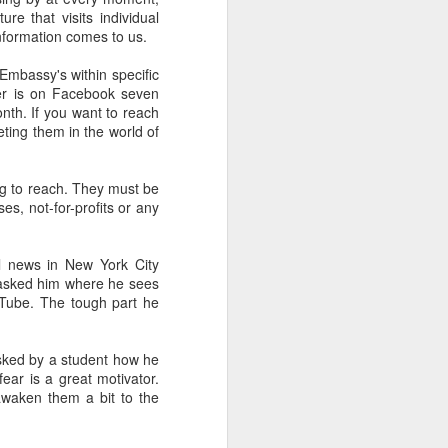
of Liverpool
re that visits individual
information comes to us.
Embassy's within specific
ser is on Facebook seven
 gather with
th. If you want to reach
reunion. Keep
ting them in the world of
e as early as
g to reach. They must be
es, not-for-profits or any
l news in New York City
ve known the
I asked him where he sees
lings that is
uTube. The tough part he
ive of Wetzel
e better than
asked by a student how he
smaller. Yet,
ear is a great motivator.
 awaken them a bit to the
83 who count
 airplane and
+===+
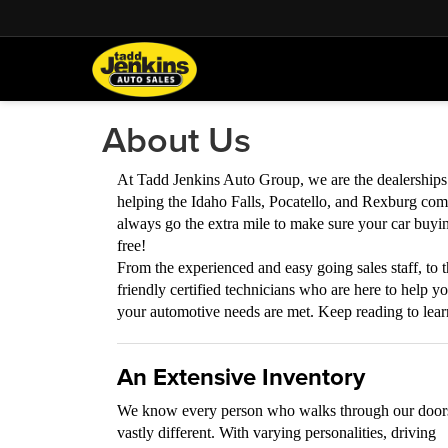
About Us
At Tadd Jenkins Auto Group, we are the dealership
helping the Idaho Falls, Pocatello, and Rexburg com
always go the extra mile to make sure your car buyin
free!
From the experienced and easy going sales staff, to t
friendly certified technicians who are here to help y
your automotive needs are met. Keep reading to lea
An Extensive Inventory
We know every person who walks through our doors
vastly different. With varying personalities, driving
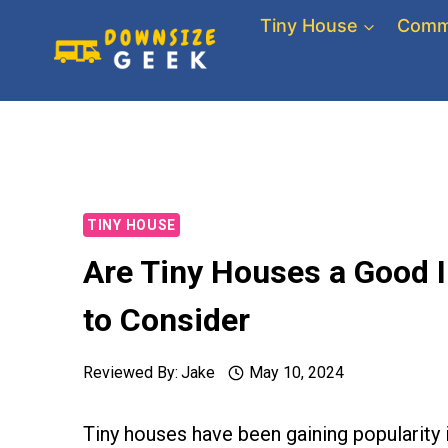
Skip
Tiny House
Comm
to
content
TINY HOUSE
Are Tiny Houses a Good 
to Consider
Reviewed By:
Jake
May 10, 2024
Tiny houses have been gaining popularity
+===+
*What is being asked*: Retype the entries above exactly, but only from the line containing "awaken them a bit to the" through the line containing "airplane and", both included.

*Response below*:
 awaken them a bit to the
83 who count
 airplane and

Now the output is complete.